個人主義社会は組織力に弱く、浅はかな人間関係で築かれた社会制度は、疑心暗鬼が先行する罰則が増えるばかりであります。

人と人との心と心が通わない社会は、どうしても刑法や民法が複雑になり、憲法の条文も枝葉が増えて国民の理解力を妨げています。

他者の気持ちを配慮する精神が失われたなら、自己主張の行き着く先は利己心(自己中心)である。

自由には責任が伴いますし、権利には義務が伴います。

この責任や義務は、残念ながら利己心者には見えない領域であり、自己中心者に見える範囲の責任や義務は、何処まで行っても自己流判断であります。

つまり根本的なスタートラインが間違っている…。

そうしてそれに気付かないまま(気付こうとしないまま)社会生活の中に埋没しているのです。

そうした社会の荒波の中に夢の新芽を植えたなら、瞬く間に心ない迷妄者たちに潰されてしまうでしょう。
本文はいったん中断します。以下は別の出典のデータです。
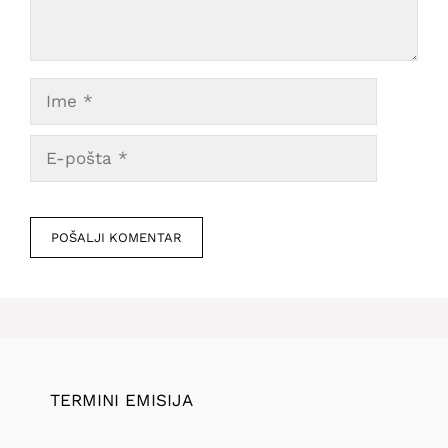
Ime
E-
pošta
Veb
mesto
TERMINI EMISIJA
よほど意志を強く堅持しないと初志貫徹は難しくなります。

そのため学園都市での魂の学びに於いて精神面の基礎研鑽は必須課題であります。

魂の生長は個人主義では限界があり、複数の人間関係を日々体感することで真実の愛を深め、本当の智恵を身に付け、人間としての徳性を高めることが出来る…。

それが学園都市に可能である理由は、先達が後衛を教え導く現実的なシステムが存在するからであります。
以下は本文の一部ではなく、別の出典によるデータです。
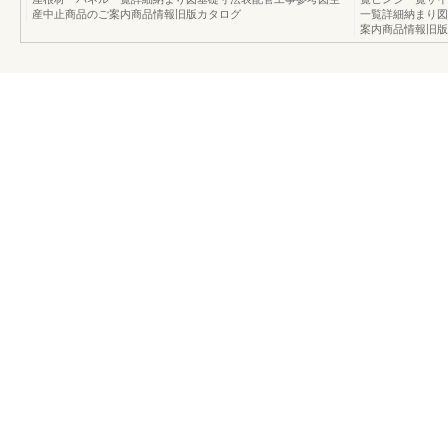
産中止商品のご案内商品情報旧版カタログ
一覧詳細納まり図
案内商品情報旧版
そうした学園都市にて将来の夢の実現を疑似体験(社会生活の一部として機能)してから、生徒たちは社会に旅立って行くことになります。

要するに学園都市内には総ての職業が実生活を回す範囲で共存していると言うことです。

また人間の生活にとって必要ではないかと考えられる新事業の研究開発も、学園都市内で発案実施できるため、社会に事業展開する以前に必要なデーターを得られることになります。

誰にでも職業選択の自由がありますが、総ての職業には需要者(消費者としての心ある人間)の存在があるため、人間真理を魂徳育で学んだ生徒たちは、顧客の諸生活を配慮する心で夢実現を目指すことになるのであります。